De materie «realiseren» – het zijn de woorden van iemand die liever geen woorden gebruikt. Zulke half naïeve, half verlichte uitspraken doen denken aan dat andere volksgenie, Johan Cruijff. Appels inhoudelijke manifest lijkt, net als de vele wijsheden van Cruijff, met name op zijn eigen talenten van toepassing. In een interview met Nova vertelde Appel in 2001 dat alles voortkomt uit het instinct. Het instinct bepaalt hoe je begint en wat je volgende stap is: «En het instinct zegt ook wanneer je moet stoppen.» En ondertussen, terwijl de kunstenaar in stille dialoog is met het doen en de materie, lijkt het alsof hij maar wat aan rotzooit.
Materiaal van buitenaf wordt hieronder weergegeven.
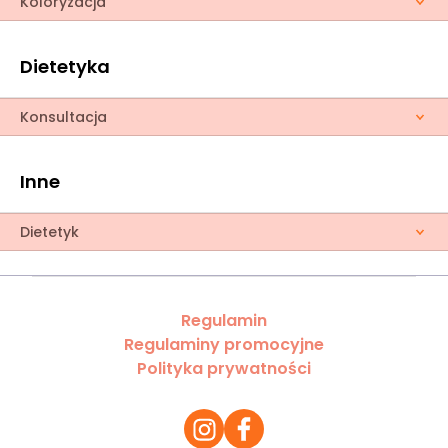
Koloryzacja
Dietetyka
Konsultacja
Inne
Dietetyk
Regulamin
Regulaminy promocyjne
Polityka prywatności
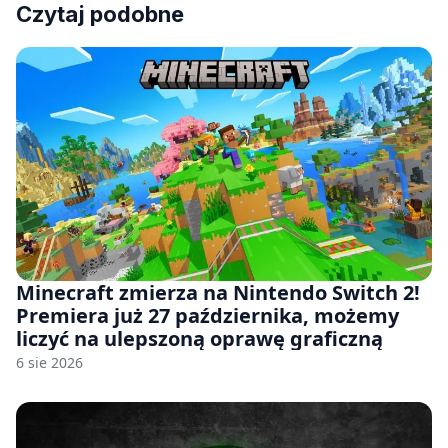
Czytaj podobne
Minecraft zmierza na Nintendo Switch 2!
Premiera już 27 października, możemy
liczyć na ulepszoną oprawę graficzną
6 sie 2026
Appels fameuze nonchalance mag misschien als levenswijze de burgerij hebben geshockeerd, inhoudelijk of levensbeschouwelijk tastte hij de fundamenten van de samenleving niet aan, zoals Reve dat wél deed. In zekere zin zijn zij daarin precies elkaars tegenovergestelde. Reve experimenteerde nauwelijks met vorm, maar wel met inhoud. Appel experimenteerde uitsluitend met de vorm. Bij hem geen grote uitspraken, geen melancholie, geen overdreven gerotzooi met vrouwen, geen drugs, geen seks met jongens of dieren. Sterker nog, het is opvallend hoe in het visueel zo viriele oeuvre de vleselijke lusten nauwelijks een rol spelen.

Anders dan bij die andere grote stroming het surrealisme, waar de worstelende mens en zijn seksualiteit, bewust of onbewust, van de doeken spat, is er van dat laatste bij de Cobra-schilders bijna niets te merken. Cobra, dat is de mens vóór de seksualiteit, vóór de zondeval. Een onschuldig, impulsief dier of kind.
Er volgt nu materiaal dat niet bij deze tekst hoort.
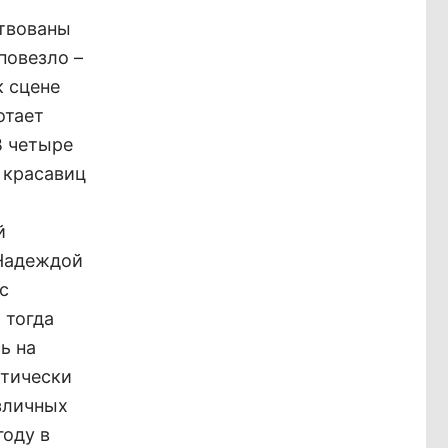
ствованы
повезло –
к сцене
отает
В четыре
 красавиц
й
 Надеждой
с
 тогда
ь на
ктически
азличных
году в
Het is ongetwijfeld aan zijn onderwerpkeuzes en zijn onbesproken persoonlijke levensloop te danken dat Karel Appel, tegen alle verwachtingen in, kon uitgroeien tot Volksschilder. Hoewel er beruchte protesten waren tegen zijn werk was hij in zijn verfsmijterij en barbarisme zo consequent dat het volk kans zag zich er vertrouwd mee te maken. En zich er zelfs enigszins mee te identificeren.

Bij Appels dood valt op hoezeer de wereld in de tussentijd is veranderd. Als in vroeger tijden wordt de beeldende kunst weer gedomineerd door het verhaal. De materie is in deelgebieden als de nieuwe media, de fotografie en de digitale film geheel aan het verdwijnen. De aanraking met het materiaal is virtueel geworden. Wie o wie leert ons smijten met harde schijven?